Esalen has always been on the edge. Famous for its natural hot springs and stunning locale on the face of the Pacific coastline, the institute has long been a world leader in alternative and experiential education. Many luminaries have gathered there to develop their revolutionary ideas, transformative spiritual practices, and innovative art forms.

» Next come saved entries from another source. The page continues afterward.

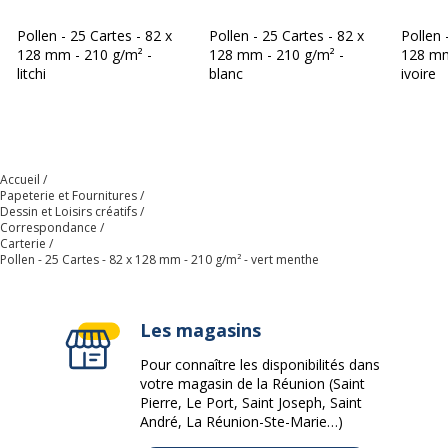
Marque
Clairefontaine
Pollen - 25 Cartes - 82 x
Pollen - 25 Cartes - 82 x
Pollen 
128 mm - 210 g/m² -
128 mm - 210 g/m² -
128 mm
Référence produit fabricant
1421C
litchi
blanc
ivoire
Accueil
Papeterie et Fournitures
Dessin et Loisirs créatifs
Correspondance
Carterie
Pollen - 25 Cartes - 82 x 128 mm - 210 g/m² - vert menthe
Les magasins
Pour connaître les disponibilités dans
votre magasin de la Réunion (Saint
Pierre, Le Port, Saint Joseph, Saint
André, La Réunion-Ste-Marie…)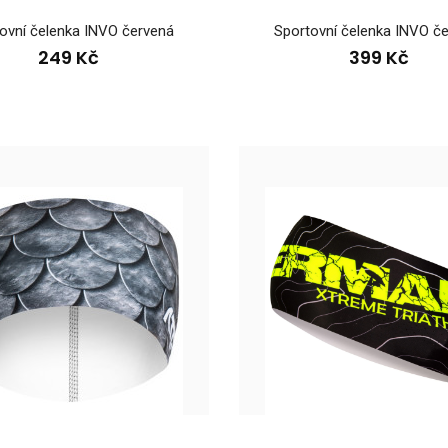
ovní čelenka INVO červená
Sportovní čelenka INVO č
249 Kč
399 Kč
tovní čelenka HOWARD
Lehká sportovní č
9 Kč
volbě doplňků, jako
tovní čelenka INVO bílá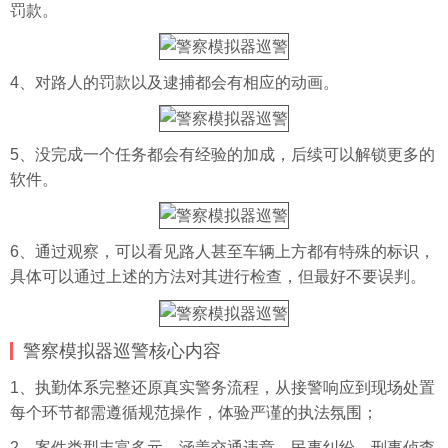
罚款。
4、对路人的罚款以及逮捕都会有相应的动画。
5、没完成一个任务都会有经验的加成，后续可以解锁更多的
软件。
6、通过观察，可以看见路人甚至车辆上方都有特殊的标识，
具体可以通过上述的方法对其进行检查，但最好不要误判。
警察模拟器巡警核心内容
1、执勤体系完整还原真实警务流程，从接警响应到现场处置
每个环节都需遵循规范操作，体验严谨的执法氛围；
2、案件类型丰富多元，涵盖交通违章、民事纠纷、刑事侦查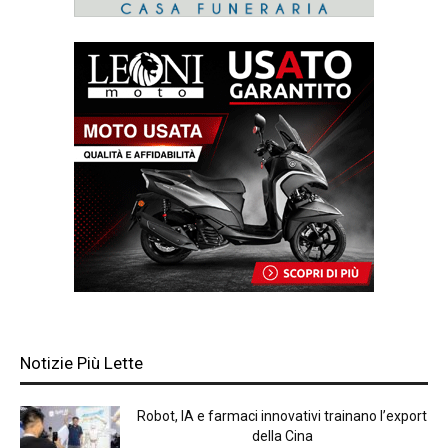
Notizie Più Lette
Robot, IA e farmaci innovativi trainano l’export
della Cina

In his new book, Jeffrey Kripal recounts the spectacular history of Esalen and its birth in the American counterculture. Forged in the literary and mythical leanings of the Beat Generation, inspired in the lecture halls of Stanford by radical scholars of comparative religion, the institute was the remarkable brainchild of Michael Murphy and Richard Price. Set against the heady backdrop of California during the revolutionary 1960s, Esalen recounts in fascinating detail how these two maverick thinkers sought to fuse the spiritual revelations of the East with the scientific revolutions of the West, or to combine the very best elements of Zen Buddhism, Western alchemy, and Indian yoga particularly in its Tantric forms into a decidedly utopian vision that rejected the dogmas of conventional religion- Cody's Books
Bio
Jeffrey J. Kripal
Jeffrey J. Kripal (Ph. D., University of Chicago 1993) is the J. Newton Rayzor Professor of Religious Studies and Chair of the Department of Religious Studies at Rice University, Houston, Texas, USA. He is the author of Roads of Excess, Palaces of Wisdom: Eroticism and Reflexivity in the Study of Mysticism (Chicago, 2001) and Kali's Child: The Mystical and the Erotic in the Life and Teachings of Ramakrishna (Chicago, 1995, 1998).
He has also co-edited volumes with Glenn W. Shuck on the history of Esalen and the American counterculture, On the Edge of the Future: Esalen and the Evolution of American Culture (Indiana, 2005); with Rachel Fell McDermott on a popular Hindu goddess, Encountering Kali: In the Margins, at the Center, in the West (California, 2003); with G. William Barnard on the ethical critique of mystical traditions, Crossing Boundaries: Essays on the Ethical Status of Mysticism (Seven Bridges, 2002); and with T.G. Vaidyanathan of Bangalore, India, on the dialogue between psychoanalysis and Hinduism, Vishnu on Freud's Desk: A Reader in Psychoanalysis and Hinduism (Oxford, 1999).
His areas of interest include the comparative erotics and ethics of mystical literature, American countercultural translations of Asian religions, and the history of Western esotericism from ancient gnosticism to the New Age.